A metabolism-centric proteomic map on the genomic scale: enabling functional annotation of the unknown genome

Understanding the biology of the metabolic network is key for biotechnology, where single cellular organisms such as budding yeast are used to produce proteins, vaccines or antibiotics. A metabolic network formed from similar reactions operates in mammalian cells, and changes during a lifetime being considered a main driver of ageing and age-associated disorders. Here we are applying for an industrial/academic partnership that will bring a new level into the understanding of this largest of all cellular systems, by creating an enzyme-centric quantitative map that spans the yeast genome. With our industrial partner Sciex, we establish a unique technological platform that can quantify 80% of metabolic enzymes in less than 30 minutes. We will apply this platform to measure enzymes in a collection of ~4800 yeast strains, each of which is lacking one gene at a time. In this way, we connect the majority of all genes in the genome with the metabolites and metabolic enzymes they affect. This map will be the most comprehensive investigation into a eukaryotic proteome conducted so far, and address both already known genes, and genes for which there is only little or no functional information so far available. We will learn about the function of new genes in two ways, first by studying their direct impact on the proteome and metabolism, and by associating them with the already known genes on the basis of their proteomic footprint. For these reasons, the project is of unique value to the mass spec manufacturing industry, that seeks possibilities to bring proteomic technology into environmental analytics, to biotechnology, that lacks information about metabolic networks so that they can exploit it for improving production cycles, and for basic science, that will gain unique insights into the function of novel genes and can use it to develop new strategies for addressing ageing-associated disease.

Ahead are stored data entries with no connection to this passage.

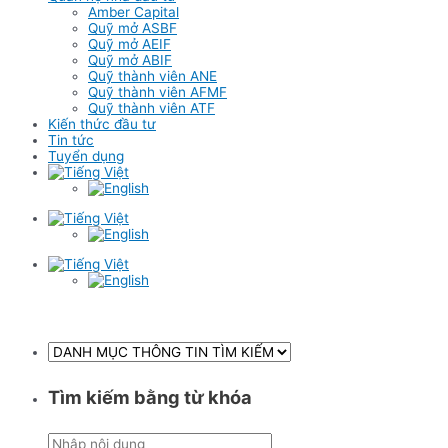
Amber Capital
Quỹ mở ASBF
Quỹ mở AEIF
Quỹ mở ABIF
Quỹ thành viên ANE
Quỹ thành viên AFMF
Quỹ thành viên ATF
Kiến thức đầu tư
Tin tức
Tuyển dụng
Tìm kiếm bằng từ khóa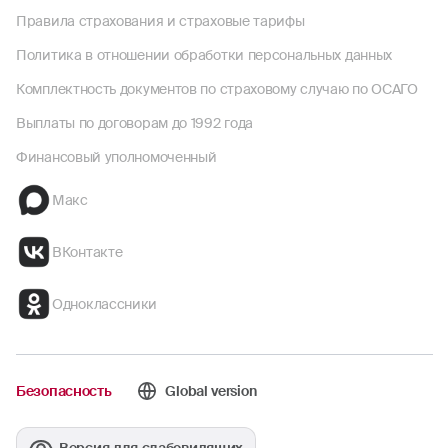
Правила страхования и страховые тарифы
Политика в отношении обработки персональных данных
Комплектность документов по страховому случаю по ОСАГО
Выплаты по договорам до 1992 года
Финансовый уполномоченный
Макс
ВКонтакте
Одноклассники
Безопасность
Global version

We will create a genome-spanning functional proteomic map of the model eukaryote Saccharomyces cerevisiae, and use it to dissect the compendium of metabolism-regulating genes, and to annotate yet unknown genes on the basis of their proteomic footprint. This map will be created by systematically recording SWATH-MS based proteome profiles from 4800 yeast single gene knock-out strains, representing the fraction of gene deletions viable in the absence of rich nutrient supplementation, chosen to enable growth that is informative about biosynthetic metabolism. This unique large-scale project will be facilitated by an academia/industry partnership to establish a high-throughput variant of SWATH-MS technology invented by the collaborating laboratory of Ruedi Aebersold, and be capable to process thousands of samples in a proteomic experiment by combining microflow-chromatography, advanced ionisation techniques, and data independent acquisition.

This is an academia-industry collaboration with direct impact. The biotechnological industry will obtain the information about which gene has to be manipulated in the genome to affect 80% of enzymes and can use this information to develop new production strains, save money by improving existing production cycles for instance to reduce greenhouse gas emissions. The mass spectrometry manufacturing industry will get access to a workflow that allows implementing proteomics technology in industrial scale projects, including diagnostics and environmental analytics, and improve access to a new market for proteomics. Enabling proteomics for the large scale will directly benefit society, that depends on diagnostics in medicine and environmental analytics for food production and marketing. Finally, the results clearly impact basic science, as we will substantially improve the annotation of ~2000 budding yeast genes that are functionally yet uncharacterised.